Three times my late son, Johnny, changed my life.
The first time was when he was born. That was the experience only parents who care and are aware of what it means to be parents understand. It was the instant when why we are here on earth became un-mistakeably clear.
The second time was when he died March 10, 2010 ten days before his twentieth birthday. He wasn’t supposed to live many days after his birth. He was born with his heart’s left ventricle, the major chamber that pumps oxygenated blood from his heart to his body and brain, missing. It’s called hypoplastic left heart syndrome, a fairly common birth disorder.
PeTA, the ever so kind and enlightened community of animal rights activists, said of him in a note to me that his life was not worth that of a single lab rat sacrificed by medical research to find a correction or cure for the problem. You might have guessed it, I don’t take kindly to PeTA or their intolerant tribe. The fallacy of their fanaticism became apparent when, at a meeting of the Humane Society of the United States (a multi-million dollar group that runs no…repeat no…animal shelters and whose staff ranks are replete with PeTA-philes) I asked “so is medical research on animals that benefits animals also wrong?” They were not terribly responsive or happy with my presence.
The third was many years later after a Tai Chi class at a gym in Rockport, Texas. A wonderful instructor, a street tough and gentle lady with multiple “black belts” each being high up the skill achievement totem pole and whose martial arts skills rival most Navy SEALS, beckoned me over. Victoria is her name.

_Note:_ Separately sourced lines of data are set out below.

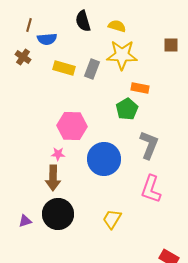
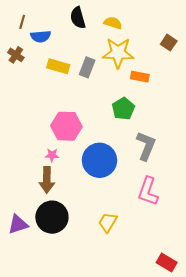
brown square: (171, 45) -> (169, 43), turned 35
orange rectangle: (140, 88) -> (140, 77), moved
purple triangle: (25, 221) -> (18, 224), size x1.5

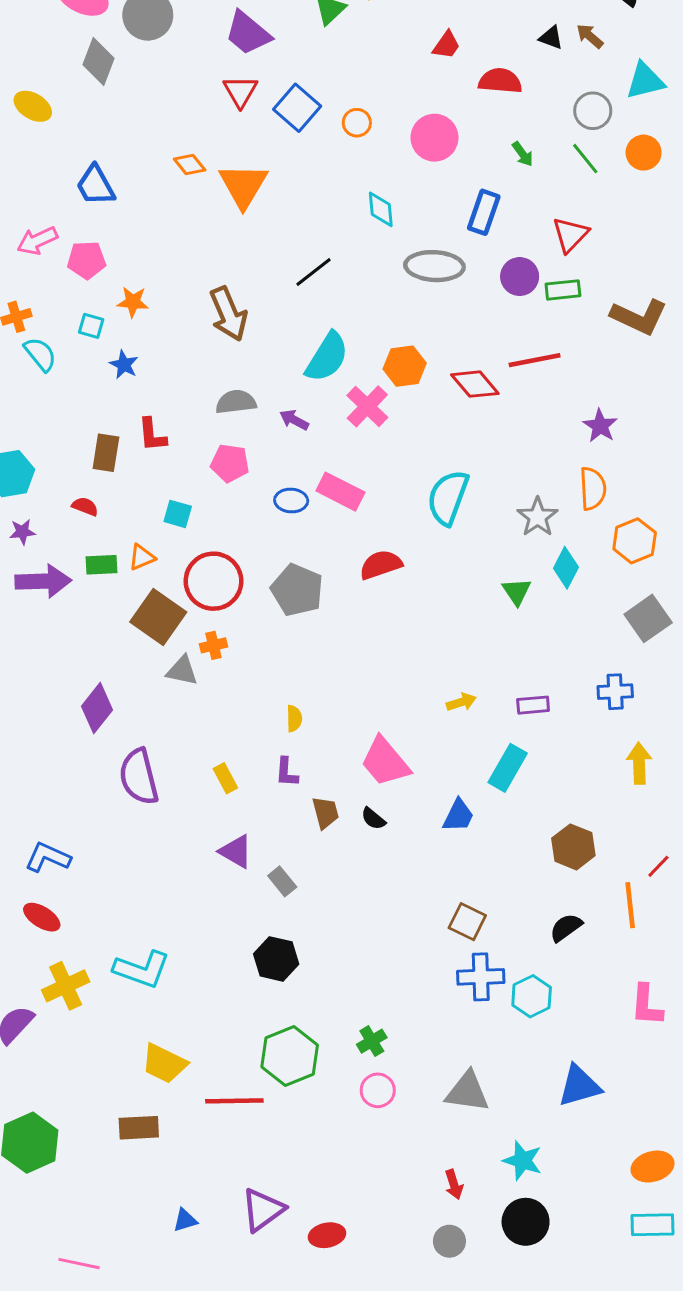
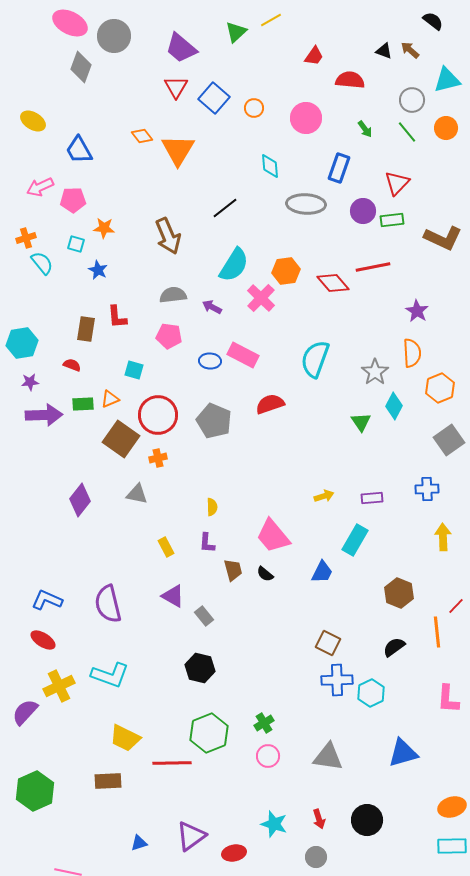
yellow ellipse: (33, 106) -> (33, 121), moved
gray triangle: (182, 671) -> (137, 494), moved
purple semicircle: (139, 777) -> (108, 604), moved
cyan star: (523, 1161) -> (274, 824), moved
black circle: (526, 1222) -> (367, 820), moved

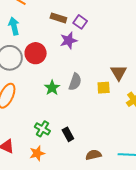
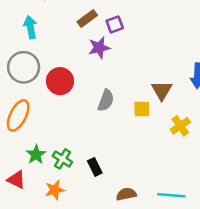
brown rectangle: (58, 18) -> (87, 19), turned -56
purple square: (80, 22) -> (115, 24), turned 32
red circle: (36, 53) -> (60, 81), moved
green star: (52, 88) -> (36, 155), moved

She began by saying “I hope you don’t think I’m crazy but…” What followed the word “but” both rocked my consciousness and brought me great joy.
“For the past few days I’ve been visited by a young boy surrounded by bright light. I had no idea who he was or what he wanted but he was very persistent. The second you walked into the room he rushed to your side. He’s here now.”

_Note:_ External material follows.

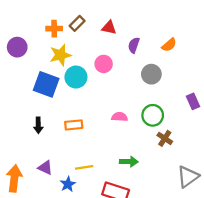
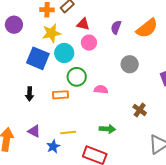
red triangle: (109, 28) -> (83, 24), moved
orange semicircle: (169, 45) -> (147, 28), size x1.6
gray circle: (151, 74) -> (130, 64), moved
green circle: (153, 115) -> (77, 77), moved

I listened with more than my usual skeptical demeanor, but also with a non-judging look to my face. I wanted to hear what she had to say. With my diminished hearing capacity thanks to a day at the national high-power rifle competition without hearing protectors, I strained to capture her every word.
“He says to ‘tell Dad’ I’m tall and can dance. Tell him not to worry, everything’s going to be all right. Tell him I love him and that I’m happy.” She went on to describe Johnny perfectly. I had never met her before, nor had I told her or anyone she knew anything about or even the fact that I had two sons, Johnny and Tommy, and that Johnny had passed.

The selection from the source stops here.